POV-Ray : Newsgroups : povray.off-topic : This is, in part, why many Windows updates require reboots : Re: This is, in part, why many Windows updates require reboots Server Time
29 Jul 2024 14:14:49 EDT (-0400)
  Re: This is, in part, why many Windows updates require reboots  
From: Darren New
Date: 5 Aug 2011 16:31:11
Message: <4e3c530f$1@news.povray.org>
On 8/4/2011 21:17, Jim Henderson wrote:
> what he's seeing is part of the standard filesystem
> behaviour.

Nah. I can overwrite a config file, or I can write a new file and rename it 
to be the config file, and these are entirely different things on Linux. The 
package manager just happens to do the latter.

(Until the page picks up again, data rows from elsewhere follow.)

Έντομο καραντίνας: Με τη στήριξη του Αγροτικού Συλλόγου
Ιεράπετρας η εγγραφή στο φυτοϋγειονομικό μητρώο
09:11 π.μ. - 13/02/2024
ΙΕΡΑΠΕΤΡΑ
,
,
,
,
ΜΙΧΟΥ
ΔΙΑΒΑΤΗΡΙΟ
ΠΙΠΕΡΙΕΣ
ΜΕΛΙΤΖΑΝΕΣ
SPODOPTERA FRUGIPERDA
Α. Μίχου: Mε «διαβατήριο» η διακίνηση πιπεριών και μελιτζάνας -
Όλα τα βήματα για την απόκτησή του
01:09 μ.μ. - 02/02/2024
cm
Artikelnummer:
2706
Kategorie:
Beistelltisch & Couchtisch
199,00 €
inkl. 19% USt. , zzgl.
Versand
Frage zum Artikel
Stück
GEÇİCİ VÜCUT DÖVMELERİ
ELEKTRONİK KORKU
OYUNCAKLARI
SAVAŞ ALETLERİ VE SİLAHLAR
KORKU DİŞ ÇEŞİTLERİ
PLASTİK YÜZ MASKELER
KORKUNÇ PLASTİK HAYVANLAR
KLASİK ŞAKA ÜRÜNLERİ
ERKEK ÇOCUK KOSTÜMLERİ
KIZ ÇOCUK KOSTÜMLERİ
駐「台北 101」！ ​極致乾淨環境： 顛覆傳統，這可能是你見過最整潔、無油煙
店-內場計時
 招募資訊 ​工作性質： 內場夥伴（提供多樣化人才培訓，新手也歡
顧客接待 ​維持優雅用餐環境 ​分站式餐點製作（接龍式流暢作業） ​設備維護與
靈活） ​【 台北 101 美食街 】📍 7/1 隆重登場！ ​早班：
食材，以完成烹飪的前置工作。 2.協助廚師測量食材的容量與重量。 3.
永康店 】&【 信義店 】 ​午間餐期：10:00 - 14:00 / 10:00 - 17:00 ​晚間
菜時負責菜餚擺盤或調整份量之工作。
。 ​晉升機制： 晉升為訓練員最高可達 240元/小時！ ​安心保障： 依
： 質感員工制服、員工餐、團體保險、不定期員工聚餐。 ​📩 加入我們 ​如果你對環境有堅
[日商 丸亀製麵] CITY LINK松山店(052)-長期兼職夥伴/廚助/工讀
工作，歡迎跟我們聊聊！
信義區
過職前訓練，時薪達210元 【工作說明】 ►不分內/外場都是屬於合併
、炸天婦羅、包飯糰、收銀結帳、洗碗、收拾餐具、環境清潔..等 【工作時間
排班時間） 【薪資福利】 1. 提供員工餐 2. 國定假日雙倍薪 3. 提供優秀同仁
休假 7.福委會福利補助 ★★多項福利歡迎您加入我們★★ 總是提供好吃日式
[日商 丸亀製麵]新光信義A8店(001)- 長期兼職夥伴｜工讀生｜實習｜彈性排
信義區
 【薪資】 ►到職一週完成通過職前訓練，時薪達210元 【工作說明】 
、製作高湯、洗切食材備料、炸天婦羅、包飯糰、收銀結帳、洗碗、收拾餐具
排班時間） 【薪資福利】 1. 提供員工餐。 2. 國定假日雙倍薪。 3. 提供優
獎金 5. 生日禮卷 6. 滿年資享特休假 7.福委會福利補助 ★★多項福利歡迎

The whole story is basically:

1) We can't just fork, because glib and other libraries might have locks 
open, and in that case things with threads break, and we use threads.

2) We can't just fork+exec, because if we exec, we get the new version of 
the executable which expects the new versions of files and it might not 
communicate well with the existing running processes.

3) So instead we start a helper process to hold open all the old versions of 
files because that's the only way to keep them from being deleted once 
they're unlinked, and the package manager unlinks old versions of files. And 
stuff often breaks if we forget to make sure every file we might need gets 
versioned this way.

-- 
Darren New, San Diego CA, USA (PST)
   How come I never get only one kudo?